Medicare is prone to fraud.  Most people think this fraud is in the form of unnecessary procedures or claims of procedures the doctor never performed, but they are wrong.  This fraud comes in a form similar to credit card fraud.  Fake doctors at fake addresses are submitting bills for fake patients, with billing accounts at foreign banks, while using the Medicare provider numbers for real doctors at real addresses seeing real patients, with completely different billing account numbers.  When your credit card gets charged with a mail order sent to someone else's address, you get a phone call.  When Medicare gets charged with a bill payable to someone else's foreign bank account, Medicare pays it without question, to the tune of $50 billion annually.  When the fraudulent claims are discovered, the real practitioner gets blamed.

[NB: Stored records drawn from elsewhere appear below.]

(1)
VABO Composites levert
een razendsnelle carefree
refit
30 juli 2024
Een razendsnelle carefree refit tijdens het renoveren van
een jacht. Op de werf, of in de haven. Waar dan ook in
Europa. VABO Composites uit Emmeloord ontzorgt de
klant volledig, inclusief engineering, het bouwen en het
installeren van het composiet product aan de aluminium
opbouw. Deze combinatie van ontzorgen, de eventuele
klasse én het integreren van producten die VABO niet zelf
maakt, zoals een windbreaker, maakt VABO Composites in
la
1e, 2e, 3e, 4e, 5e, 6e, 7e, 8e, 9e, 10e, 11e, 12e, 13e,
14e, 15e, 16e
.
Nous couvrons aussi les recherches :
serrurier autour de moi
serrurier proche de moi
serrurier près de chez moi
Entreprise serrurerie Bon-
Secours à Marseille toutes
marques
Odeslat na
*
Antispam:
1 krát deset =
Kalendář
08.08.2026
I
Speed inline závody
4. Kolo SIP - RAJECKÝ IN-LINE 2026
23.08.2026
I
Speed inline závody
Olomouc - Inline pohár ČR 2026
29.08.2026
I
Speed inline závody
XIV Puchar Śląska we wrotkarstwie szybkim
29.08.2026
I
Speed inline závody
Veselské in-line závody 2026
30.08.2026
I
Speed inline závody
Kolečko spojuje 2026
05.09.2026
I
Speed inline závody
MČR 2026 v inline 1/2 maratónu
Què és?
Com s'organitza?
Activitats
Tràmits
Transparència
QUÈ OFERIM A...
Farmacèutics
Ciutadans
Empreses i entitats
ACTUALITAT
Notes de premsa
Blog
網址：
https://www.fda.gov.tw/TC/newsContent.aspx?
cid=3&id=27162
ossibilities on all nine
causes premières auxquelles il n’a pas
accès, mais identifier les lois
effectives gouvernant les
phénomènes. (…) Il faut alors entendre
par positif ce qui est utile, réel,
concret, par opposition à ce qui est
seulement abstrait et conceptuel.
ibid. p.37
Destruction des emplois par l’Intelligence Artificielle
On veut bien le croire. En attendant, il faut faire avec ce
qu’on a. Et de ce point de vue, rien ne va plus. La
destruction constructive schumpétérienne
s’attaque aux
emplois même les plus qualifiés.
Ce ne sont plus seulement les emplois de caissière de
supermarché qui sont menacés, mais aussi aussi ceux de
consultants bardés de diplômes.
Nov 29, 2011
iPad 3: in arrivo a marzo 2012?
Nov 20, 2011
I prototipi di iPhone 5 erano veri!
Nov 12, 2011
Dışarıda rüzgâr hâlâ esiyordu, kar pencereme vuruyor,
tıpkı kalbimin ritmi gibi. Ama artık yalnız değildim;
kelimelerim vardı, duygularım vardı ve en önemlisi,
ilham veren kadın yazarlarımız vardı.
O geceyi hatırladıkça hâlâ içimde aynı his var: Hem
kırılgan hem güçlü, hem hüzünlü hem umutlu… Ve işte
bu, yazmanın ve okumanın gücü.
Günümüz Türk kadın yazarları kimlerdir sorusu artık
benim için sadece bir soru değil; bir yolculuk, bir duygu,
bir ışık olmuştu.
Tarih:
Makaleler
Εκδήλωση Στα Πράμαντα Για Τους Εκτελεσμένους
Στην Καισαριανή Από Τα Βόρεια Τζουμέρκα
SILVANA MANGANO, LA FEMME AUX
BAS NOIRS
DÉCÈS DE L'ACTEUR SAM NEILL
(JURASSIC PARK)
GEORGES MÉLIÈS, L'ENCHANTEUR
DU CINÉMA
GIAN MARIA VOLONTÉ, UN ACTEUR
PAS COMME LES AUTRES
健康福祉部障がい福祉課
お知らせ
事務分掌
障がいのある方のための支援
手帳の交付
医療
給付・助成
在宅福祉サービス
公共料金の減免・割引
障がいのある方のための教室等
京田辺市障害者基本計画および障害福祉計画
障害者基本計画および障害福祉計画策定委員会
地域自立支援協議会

In conclusion, if government got out of the way, by eliminating mandates on insurance coverage and burdensome and ineffective "regulations," health care costs could be quartered.  If states then implemented some sort of review process to filter out frivolous and weak lawsuits and bad practitioners, another 10% might be saved.  Add in proper reimbursement for the "deadbeat" patients emergency rooms are forced to treat, along with some changes to combat fraud, and another 10% might be saved.  Although it is largely unstudied, loosening licensing requirements so that alternative practitioners and alternative schools of medicine could compete to offer medical services might also drop prices.  Just by eliminating some government and being smart with the rest, we might take that $40,000 hospital visit down to $8,000, and improve the quality of that visit at the same time.

These changes are for the states to make.  Washington, D.C. is largely out of this problem, apart from fixing Medicaid and Medicare and following the Commerce Clause properly.